Authors: Becca Fu(beccafuu@umich.edu), Yuchen(Wayne) Yang(siriusyc@umich.edu)

Introduction

General Introduction

The central question we are interested in is: How average rating could be determined by key attributes of a recipe?

Dataset Details Introduction

Recipes

Interactions

Data Cleaning and Exploratory Data Analysis

Part I: Data Cleaning

  1. We start with two individual datasets, one for recipes, the other for ratings.

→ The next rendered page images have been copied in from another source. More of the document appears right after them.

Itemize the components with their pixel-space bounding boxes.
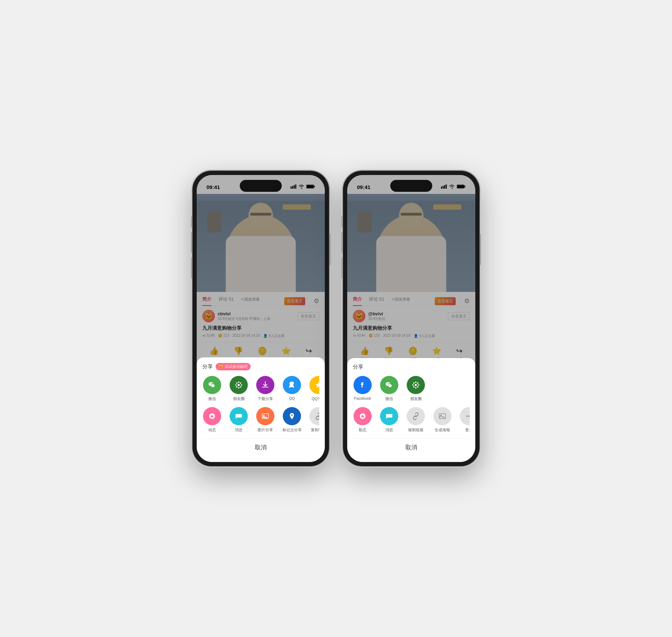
- download-icon-circle-left: [256, 376, 274, 394]
- badge-emoji-left: 🐱: [218, 364, 223, 369]
- svg-point-14: [236, 386, 238, 388]
- share-qq-left[interactable]: QQ: [282, 376, 302, 401]
- svg-point-40: [468, 415, 470, 417]
- share-panel-left: 分享 🐱 试试新功能吧 微信: [197, 357, 325, 462]
- volume-up-button-right: [342, 232, 343, 253]
- share-row2-right: 勤态 消息 複制链接: [353, 407, 470, 433]
- share-download-left[interactable]: 下载分享: [255, 376, 275, 401]
- share-qqzone-left[interactable]: QQ空间: [309, 376, 319, 401]
- power-button-right: [479, 234, 481, 265]
- share-dynamic-left[interactable]: 动态: [202, 407, 222, 433]
- svg-point-7: [238, 384, 240, 386]
- power-button: [329, 234, 330, 265]
- share-dynamic-right[interactable]: 勤态: [353, 407, 372, 433]
- download-label-left: 下载分享: [258, 396, 273, 401]
- moments-icon-circle-left: [230, 376, 248, 394]
- cancel-btn-right[interactable]: 取消: [353, 438, 470, 456]
- svg-point-39: [466, 415, 468, 417]
- phone-screen-left: 09:41: [197, 175, 325, 462]
- share-title-left: 分享: [202, 363, 213, 370]
- copy-label-left: 复制链接: [311, 427, 319, 433]
- share-row1-left: 微信 朋友圈 下载分享: [202, 376, 319, 401]
- volume-down-button: [191, 258, 192, 279]
- svg-point-34: [417, 386, 419, 388]
- photo-icon-circle-left: [256, 407, 274, 425]
- volume-up-button: [191, 232, 192, 253]
- share-more-right[interactable]: 更多: [459, 407, 470, 433]
- generate-label-right: 生成海報: [435, 427, 450, 433]
- copy-icon-circle-left: [309, 407, 319, 425]
- mark-label-left: 标记点分享: [282, 427, 302, 433]
- dynamic-icon-circle-right: [354, 407, 372, 425]
- svg-point-35: [413, 386, 415, 388]
- message-icon-circle-left: [230, 407, 248, 425]
- share-copy-left[interactable]: 复制链接: [309, 407, 319, 433]
- new-feature-badge-left: 🐱 试试新功能吧: [216, 363, 251, 370]
- svg-point-32: [418, 384, 419, 386]
- facebook-icon-circle-right: [354, 376, 372, 394]
- message-label-left: 消息: [235, 427, 243, 433]
- more-label-right: 更多: [465, 427, 470, 433]
- share-generate-right[interactable]: 生成海報: [433, 407, 452, 433]
- share-wechat-left[interactable]: 微信: [202, 376, 222, 401]
- share-title-right: 分享: [353, 364, 363, 370]
- cancel-btn-left[interactable]: 取消: [202, 438, 319, 456]
- moments-label-right: 朋友圈: [410, 396, 422, 401]
- photo-label-left: 图片分享: [258, 427, 273, 433]
- qqzone-icon-circle-left: [309, 376, 319, 394]
- share-moments-left[interactable]: 朋友圈: [229, 376, 248, 401]
- share-row1-right: Facebook 微信 朋友圈: [353, 376, 470, 401]
- svg-point-13: [240, 386, 241, 388]
- phone-right: 09:41: [343, 171, 479, 466]
- share-message-right[interactable]: 消息: [379, 407, 399, 433]
- wechat-icon-circle-right: [380, 376, 398, 394]
- phone-screen-right: 09:41: [347, 175, 475, 462]
- share-photo-left[interactable]: 图片分享: [255, 407, 275, 433]
- svg-point-31: [412, 384, 414, 386]
- svg-point-10: [235, 384, 237, 386]
- share-panel-right: 分享 Facebook 微信: [347, 358, 475, 462]
- share-copy-right[interactable]: 複制链接: [406, 407, 426, 433]
- dynamic-icon-circle-left: [203, 407, 221, 425]
- svg-point-33: [413, 383, 415, 384]
- qq-label-left: QQ: [289, 396, 295, 400]
- svg-point-15: [240, 383, 241, 384]
- share-facebook-right[interactable]: Facebook: [353, 376, 372, 401]
- facebook-label-right: Facebook: [354, 396, 371, 400]
- svg-point-29: [415, 382, 416, 383]
- copy-label-right: 複制链接: [408, 427, 424, 433]
- moments-icon-circle-right: [407, 376, 425, 394]
- qq-icon-circle-left: [283, 376, 301, 394]
- copy-icon-circle-right: [407, 407, 425, 425]
- svg-point-36: [417, 383, 419, 384]
- svg-point-30: [415, 387, 416, 388]
- volume-down-button-right: [342, 258, 343, 279]
- wechat-label-right: 微信: [385, 396, 393, 401]
- phone-left: 09:41: [192, 171, 329, 466]
- share-wechat-right[interactable]: 微信: [379, 376, 399, 401]
- svg-point-28: [415, 384, 417, 386]
- dynamic-label-right: 勤态: [359, 427, 366, 433]
- generate-icon-circle-right: [433, 407, 451, 425]
- wechat-label-left: 微信: [208, 396, 216, 401]
- mute-button-right: [342, 216, 343, 227]
- mark-icon-circle-left: [283, 407, 301, 425]
- share-title-row-right: 分享: [353, 364, 470, 370]
- badge-text-left: 试试新功能吧: [225, 364, 248, 369]
- share-message-left[interactable]: 消息: [229, 407, 248, 433]
- moments-label-left: 朋友圈: [233, 396, 245, 401]
- share-row2-left: 动态 消息 图片分享: [202, 407, 319, 433]
- wechat-icon-circle-left: [203, 376, 221, 394]
- dynamic-label-left: 动态: [208, 427, 216, 433]
- mute-button: [191, 216, 192, 227]
- message-label-right: 消息: [385, 427, 393, 433]
- qqzone-label-left: QQ空间: [312, 396, 319, 401]
- share-mark-left[interactable]: 标记点分享: [282, 407, 302, 433]
- share-title-row-left: 分享 🐱 试试新功能吧: [202, 363, 319, 370]
- share-moments-right[interactable]: 朋友圈: [406, 376, 426, 401]
- message-icon-circle-right: [380, 407, 398, 425]
- svg-point-12: [236, 383, 238, 384]
- svg-point-11: [241, 384, 242, 386]
- svg-point-9: [238, 387, 239, 388]
- svg-point-8: [238, 382, 239, 383]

To proceed, we need to left merge the recipes and interactions datasets together.
    • We choose left merge because we want to ensure that all the recipes are retained in the merged dataset, even if some recipes have no ratings or interactions.
  2. Once we get the combined dataset, we need to deal with 0-star ratings.
    • In this case, we choose to treat all ratings of 0 as missing values first.
    • 0 is likely indicate that no ratings is given, so it currently doesn’t provide meaningful information about user preferences.
  3. Before proceeding to any column operations, we want to first deal with missing values:
    • we start by examing which columns contains missing values.
    • then we fill missing values in columns relevant to our analysis, including
      • nutritions
      • rating
      • minutes
      • n_steps
  4. Among all columns relevant to our analysis, only rating contains missing value.
    • We decided to use listwise imputation and probabilistic imputation, Imputation section for justification.
      • listwise imputation: we drop all recipe that does not receive any rating.
      • probabilistic imputation, we fill missing value in rating by drawing random sample from all ratings received by that recipe.
  5. We will measure a recipe’s popularity by its average rating, so we created a new column that records average rating per recipe.

  6. Previously, we notice that calories are stored in the nutrition column.
    • nutrition column contains values that looks like lists, but they are actually strings.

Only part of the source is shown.